Mediastinal seminoma is the second most common primary germ cell tumor of the anterior mediastinum (after teratoma). It constitutes 25-40% of all mediastinal germ cell tumors. The vast majority of patients are young men aged 20-35 years; it is exceedingly rare in women. There is a strong association with Klinefelter syndrome (47,XXY) — men with this syndrome have a 50-fold increased risk of mediastinal seminoma. Clinical presentation is often asymptomatic; large masses may cause chest pain, cough, dyspnea, and superior vena cava (SVC) syndrome. Serum beta-hCG may be mildly elevated in 10-20% of patients, but AFP must be normal — elevated AFP suggests a non-seminomatous germ cell tumor (NSGCT) component and changes the treatment approach. On CT, it appears as a large, lobulated, homogeneous or mildly heterogeneous, well-marginated mass in the anterior mediastinum. Necrosis and calcification are rare (unlike teratoma and NSGCT). Prognosis is generally favorable — 5-year survival is 80-90% with radiotherapy and/or chemotherapy.
Age Range
20-40
Peak Age
30
Gender
Male predominant
Prevalence
Rare
Mediastinal seminoma arises from primordial germ cells that become ectopically located in the mediastinum during embryonic migration. Normally, germ cells migrate from the yolk sac to the gonads; however, during this migration, cells may become arrested in the mediastinum (or retroperitoneum, pineal region) and undergo malignant transformation. Seminomas are histologically identical to gonadal seminomas — composed of large, uniform cells with clear cytoplasm and lymphocytic infiltration. The homogeneous imaging findings reflect the uniform cellular architecture: same cell type, regular vascularization, and minimal necrosis/hemorrhage. The homogeneous enhancement on CT is explained by the tumor's regular neovascularization and low necrosis rate — a rapidly growing tumor structure that maintains adequate vascular supply. The absence of calcification relates to seminomas not exhibiting mesenchymal differentiation (unlike cartilage/bone formation in teratomas). The high sensitivity to radiotherapy and chemotherapy results from defects in DNA damage repair mechanisms in seminoma cells.

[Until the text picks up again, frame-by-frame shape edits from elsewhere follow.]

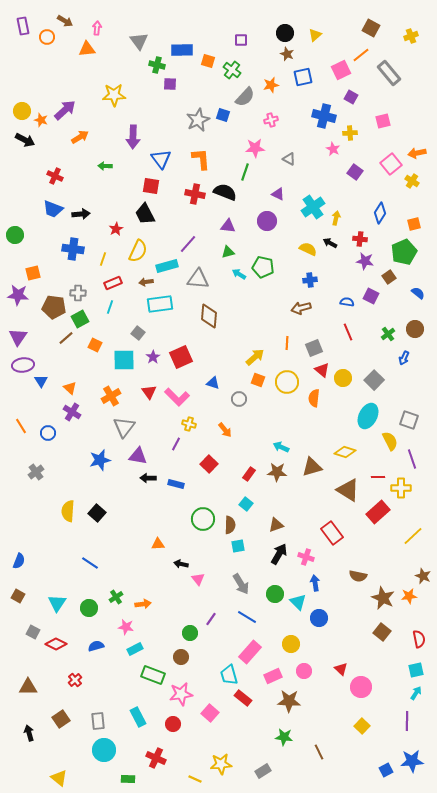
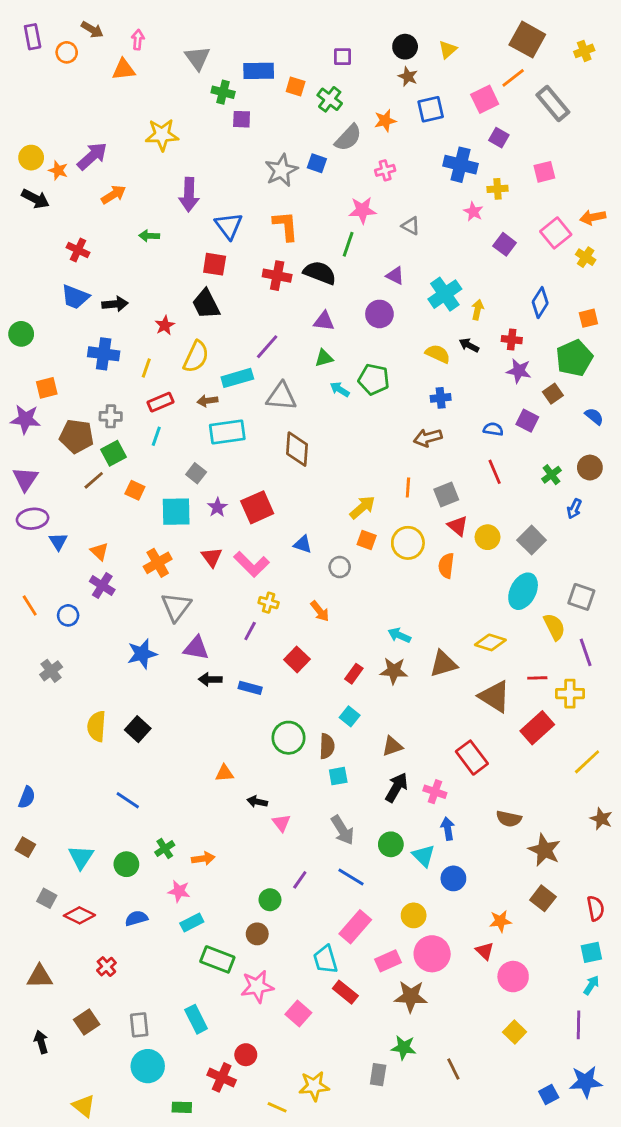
brown square: (371, 28) -> (527, 40), size x1.4
orange star: (409, 596) -> (500, 921), moved
pink circle: (304, 671) -> (432, 954), size x1.6
red circle: (173, 724) -> (246, 1055), moved
gray rectangle: (263, 771) -> (378, 1075), moved, turned -49

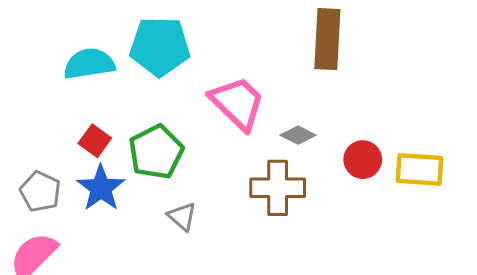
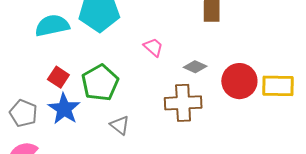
pink trapezoid: (238, 103) -> (153, 47), size x0.5
red circle: (363, 160) -> (239, 81), size x1.4

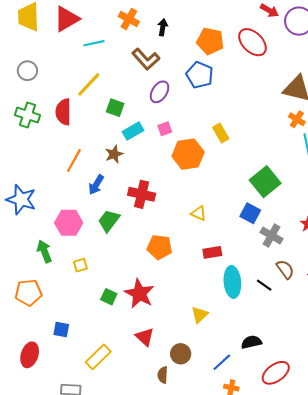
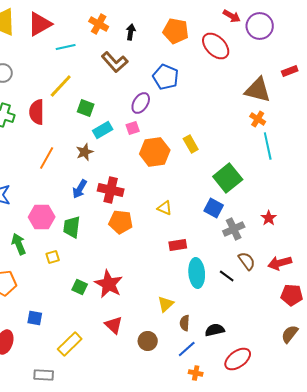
orange pentagon: (210, 41) -> (176, 31), moved
purple ellipse: (160, 92) -> (141, 103), moved
yellow rectangle: (221, 133) -> (191, 144), moved
blue arrow: (96, 185) -> (80, 189), moved
green trapezoid: (109, 221) -> (72, 227), moved, turned -30
gray cross: (271, 235) -> (234, 229), turned 35
orange pentagon: (160, 247) -> (121, 222), moved
brown semicircle: (163, 375) -> (185, 323), moved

Large, homogeneous, well-marginated mass in anterior mediastinum + young male patient + normal AFP = seminoma triad. Absence of calcification and fat excludes teratoma and NSGCT. This triad combination allows treatment planning even before tissue diagnosis.
On non-contrast CT, mediastinal seminoma appears as a large (usually 5-15 cm), homogeneous, soft tissue density (30-50 HU) mass in the anterior mediastinum. Margins are generally well-defined and lobulated. Necrosis and calcification are inconspicuous or absent — this is an important distinguishing feature from teratoma (fat + calcification) and NSGCT (heterogeneous, necrotic). The mass may fill the anterior mediastinum and encircle bilateral pulmonary arteries and superior vena cava. Pleural or pericardial effusion may accompany.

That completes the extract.